***** Extracted entries *****

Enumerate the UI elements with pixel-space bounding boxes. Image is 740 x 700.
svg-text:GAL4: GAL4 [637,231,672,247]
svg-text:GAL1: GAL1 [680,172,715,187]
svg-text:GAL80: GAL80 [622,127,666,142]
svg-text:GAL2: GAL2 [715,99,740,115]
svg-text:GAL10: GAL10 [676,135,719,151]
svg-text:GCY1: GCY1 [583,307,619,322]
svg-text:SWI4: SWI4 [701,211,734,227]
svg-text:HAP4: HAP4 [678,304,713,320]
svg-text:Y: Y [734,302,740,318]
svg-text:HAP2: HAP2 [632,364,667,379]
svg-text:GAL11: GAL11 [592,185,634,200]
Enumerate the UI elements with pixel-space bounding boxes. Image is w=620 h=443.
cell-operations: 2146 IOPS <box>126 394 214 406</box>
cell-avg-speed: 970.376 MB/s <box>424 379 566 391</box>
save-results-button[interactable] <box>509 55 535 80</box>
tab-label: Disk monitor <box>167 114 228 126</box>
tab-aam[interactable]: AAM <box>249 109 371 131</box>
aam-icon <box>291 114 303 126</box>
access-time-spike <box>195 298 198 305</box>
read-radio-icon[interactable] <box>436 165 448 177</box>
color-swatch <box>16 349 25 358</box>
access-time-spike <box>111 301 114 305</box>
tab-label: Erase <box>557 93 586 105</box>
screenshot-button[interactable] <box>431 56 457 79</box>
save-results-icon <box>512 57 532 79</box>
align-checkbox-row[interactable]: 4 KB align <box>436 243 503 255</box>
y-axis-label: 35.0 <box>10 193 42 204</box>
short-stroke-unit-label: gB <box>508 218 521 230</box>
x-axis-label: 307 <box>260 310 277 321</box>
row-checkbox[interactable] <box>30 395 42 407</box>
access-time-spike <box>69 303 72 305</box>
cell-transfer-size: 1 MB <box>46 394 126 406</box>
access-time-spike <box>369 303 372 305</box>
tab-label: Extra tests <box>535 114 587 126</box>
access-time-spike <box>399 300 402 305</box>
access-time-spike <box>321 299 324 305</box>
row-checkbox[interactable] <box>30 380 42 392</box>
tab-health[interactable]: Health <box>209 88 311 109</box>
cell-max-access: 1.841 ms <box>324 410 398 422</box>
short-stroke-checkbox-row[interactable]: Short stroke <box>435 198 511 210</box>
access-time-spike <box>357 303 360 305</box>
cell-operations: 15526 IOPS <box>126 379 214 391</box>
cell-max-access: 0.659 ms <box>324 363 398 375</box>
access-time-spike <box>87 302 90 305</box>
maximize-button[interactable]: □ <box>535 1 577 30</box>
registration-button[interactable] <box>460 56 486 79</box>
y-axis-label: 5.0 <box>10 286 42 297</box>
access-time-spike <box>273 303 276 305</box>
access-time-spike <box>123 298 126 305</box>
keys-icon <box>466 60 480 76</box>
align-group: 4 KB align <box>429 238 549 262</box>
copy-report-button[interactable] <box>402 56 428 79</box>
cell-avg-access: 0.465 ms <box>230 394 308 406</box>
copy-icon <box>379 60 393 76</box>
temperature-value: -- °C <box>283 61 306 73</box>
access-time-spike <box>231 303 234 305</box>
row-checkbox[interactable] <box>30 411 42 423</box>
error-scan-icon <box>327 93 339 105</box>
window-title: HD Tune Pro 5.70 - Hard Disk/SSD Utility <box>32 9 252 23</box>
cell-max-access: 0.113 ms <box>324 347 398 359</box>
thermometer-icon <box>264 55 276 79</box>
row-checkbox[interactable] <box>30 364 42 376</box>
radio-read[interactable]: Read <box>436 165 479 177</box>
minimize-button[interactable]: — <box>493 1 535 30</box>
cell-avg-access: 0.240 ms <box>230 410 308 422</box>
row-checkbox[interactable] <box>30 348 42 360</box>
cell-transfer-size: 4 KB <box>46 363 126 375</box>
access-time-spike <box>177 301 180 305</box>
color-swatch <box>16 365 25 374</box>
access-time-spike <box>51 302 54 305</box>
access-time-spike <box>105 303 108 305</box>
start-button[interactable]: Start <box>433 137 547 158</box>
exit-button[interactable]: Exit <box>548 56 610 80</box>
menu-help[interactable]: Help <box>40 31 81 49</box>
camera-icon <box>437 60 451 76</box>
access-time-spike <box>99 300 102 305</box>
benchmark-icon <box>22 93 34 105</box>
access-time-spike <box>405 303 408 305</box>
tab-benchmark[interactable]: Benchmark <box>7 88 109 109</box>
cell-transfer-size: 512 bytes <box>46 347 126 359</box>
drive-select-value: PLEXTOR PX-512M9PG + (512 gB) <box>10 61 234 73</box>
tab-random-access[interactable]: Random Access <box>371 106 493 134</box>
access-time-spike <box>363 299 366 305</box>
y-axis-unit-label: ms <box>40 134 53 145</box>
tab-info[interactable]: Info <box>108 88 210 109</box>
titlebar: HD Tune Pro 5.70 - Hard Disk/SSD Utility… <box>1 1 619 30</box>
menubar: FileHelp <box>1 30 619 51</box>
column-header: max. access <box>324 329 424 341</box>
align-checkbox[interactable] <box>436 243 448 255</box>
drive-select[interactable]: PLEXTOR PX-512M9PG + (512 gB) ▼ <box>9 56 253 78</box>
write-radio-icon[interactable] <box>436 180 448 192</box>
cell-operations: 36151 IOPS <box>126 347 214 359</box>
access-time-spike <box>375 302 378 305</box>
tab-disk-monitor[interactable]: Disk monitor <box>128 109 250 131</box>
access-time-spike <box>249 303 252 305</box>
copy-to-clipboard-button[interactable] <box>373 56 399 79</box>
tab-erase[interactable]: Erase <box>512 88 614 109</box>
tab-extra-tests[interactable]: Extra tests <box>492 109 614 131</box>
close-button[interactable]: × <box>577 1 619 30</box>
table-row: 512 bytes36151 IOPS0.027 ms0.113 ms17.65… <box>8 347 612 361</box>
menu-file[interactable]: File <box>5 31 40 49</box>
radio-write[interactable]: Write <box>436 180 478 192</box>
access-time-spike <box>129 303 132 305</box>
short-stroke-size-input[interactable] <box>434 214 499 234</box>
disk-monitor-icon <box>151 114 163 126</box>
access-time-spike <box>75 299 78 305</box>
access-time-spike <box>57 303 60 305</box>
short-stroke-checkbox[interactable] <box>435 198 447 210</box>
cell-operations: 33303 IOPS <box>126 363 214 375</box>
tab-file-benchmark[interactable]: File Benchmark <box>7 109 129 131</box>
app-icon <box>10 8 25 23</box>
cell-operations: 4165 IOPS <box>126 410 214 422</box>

*****

When a line holds the string "elements", pull it out of the listing.

Enumerate the UI elements with pixel-space bounding boxes. Image is 740 x 700.
Enumerate the UI elements with pixel-space bounding boxes. Image is w=620 h=443.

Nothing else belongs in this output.